Mr. RAINEY. I understood they did that in England, and that that makes very much more rapid progress in building ships over there.

Mr. HAND. We always have done that. We tack them down on an immense big iron floor, several times the size of this room, and from that we mark out all these frames and make these molds.

Mr. RAINEY. Then we have just as good facilities in our yards for building ships as they have in England and Japan?

Mr. HAND. I do not see any difference in the plants.

Mr. RAINEY. The only reason why we do not do it as quickly is, in the first place, because we have to wait for material, and in the second place, there are delays about furnishing detail drawings.

Mr. HAND. Yes, sir.

Mr. RAINEY. What material do you have to wait for?

Mr. HAND. Principally plates and shapes.

Mr. RAINEY. And you get them from the mills around Pittsburg? Mr. HAND. Yes, and forgings. That is a matter of very serious delay sometimes-big engine forgings, and steel castings as well.

Mr. HAYDEN. All naval construction contracts contain a clause which permits the Government to order such changes of plans and specifications, and even in the contract itself, as the Secretary may deem best, the compensation of the contractor to be adjusted afterwards by a board on changes. What effect; if any, have the changes which are customarily ordered as a ship progresses upon the building? Mr. HAND. I have a case just in point now that might be of some help to you and to the committee. We got a contract last October for two torpedo boat destroyers for the Government. They are boats about three hundred and some odd feet long, and they are very high power, being 29 knots speed. These boats have about 10,000 horsepower in them, and they burn coal for fuel for the generation of steam. Since the contract was awarded us for these boats, there has been a similar class of boats in the English navy, but faster, being 33-knot boats, which have made some very exceptional and successful trial trips, and these particular boats instead of burning coal for the generation of steam under the boiler, burn oil for fuel. They are boats which are well known as the Tartar class in the English navy. There were some four or five of them, and they were spread over different shipyards in England, and they all had more or less pride in turning out the fastest boat of that class. These boats were all very successful, and I presume that after the powers that be in the Navy Department saw the great success which attended these boats, and the complete absence of trouble of any kind on the trials, they attributed it to the fact that they burned oil for fuel, and then they immediately took that up with us, and it is under consideration now to make them a proposition as to what our price would be.

Mr. HAYDEN. To change?

Mr. HAND. So that instead of burning coal for fuel under the boiler we will install apparatus for burning oil as fuel.

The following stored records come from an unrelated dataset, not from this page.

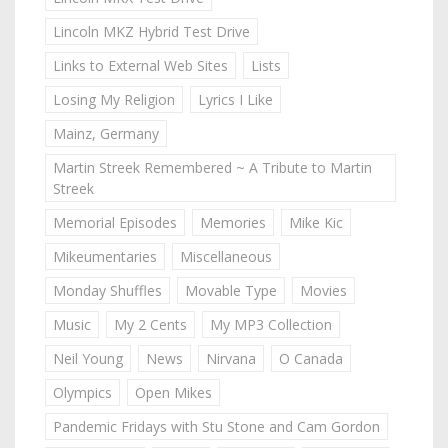
Lincoln MKZ Hybrid Test Drive
Links to External Web Sites
Lists
Losing My Religion
Lyrics I Like
Mainz, Germany
Martin Streek Remembered ~ A Tribute to Martin
Streek
Memorial Episodes
Memories
Mike Kic
Mikeumentaries
Miscellaneous
Monday Shuffles
Movable Type
Movies
Music
My 2 Cents
My MP3 Collection
Neil Young
News
Nirvana
O Canada
Olympics
Open Mikes
Pandemic Fridays with Stu Stone and Cam Gordon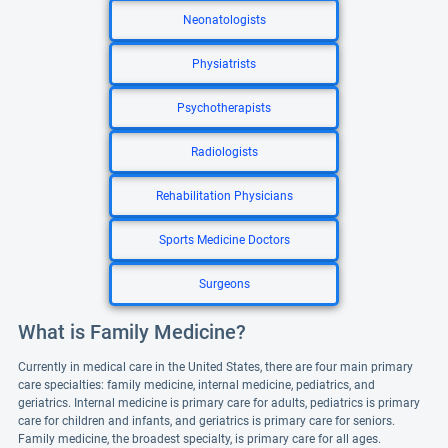
Neonatologists
Physiatrists
Psychotherapists
Radiologists
Rehabilitation Physicians
Sports Medicine Doctors
Surgeons
What is Family Medicine?
Currently in medical care in the United States, there are four main primary
care specialties: family medicine, internal medicine, pediatrics, and
geriatrics. Internal medicine is primary care for adults, pediatrics is primary
care for children and infants, and geriatrics is primary care for seniors.
Family medicine, the broadest specialty, is primary care for all ages.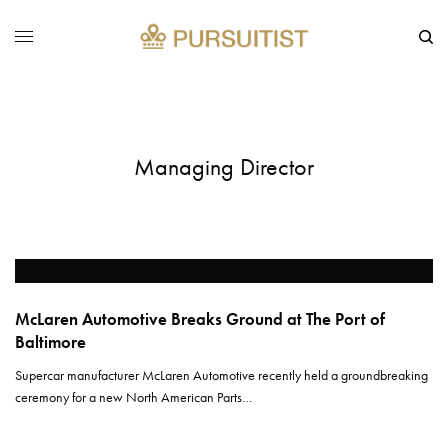
Managing Director
McLaren Automotive Breaks Ground at The Port of
Baltimore
Supercar manufacturer McLaren Automotive recently held a groundbreaking
ceremony for a new North American Parts…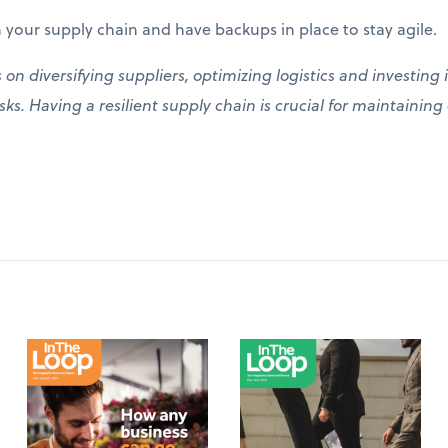
 your supply chain and have backups in place to stay agile.
s on diversifying suppliers, optimizing logistics and investin
ks. Having a resilient supply chain is crucial for maintainin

Mr. VREELAND. So that progress on those boats is in abeyance? Mr. HAND. No; they do not give us the word in the meantime to stop work; they do not do that, but we go ahead on our own responsibility, and we go ahead because we would get no extension of time if we did stop unless so ordered. We are morally certain that the Government is going to make this change, but we do not know it. Mr. VREELAND. But they have given you liberty to adopt an oil-burning furnace?

Mr. HAND. No; the change has not yet been ordered. There is only one case where the shipbuilder has a right to decline to make changes, and that is in case the value of the change amounts to more than 5 per cent of the value of the contract. If it amounts to more than 5 per cent, the ship contractor does not have to agree to make the change; he can set the Navy Department aside and go ahead with the contract as originally written.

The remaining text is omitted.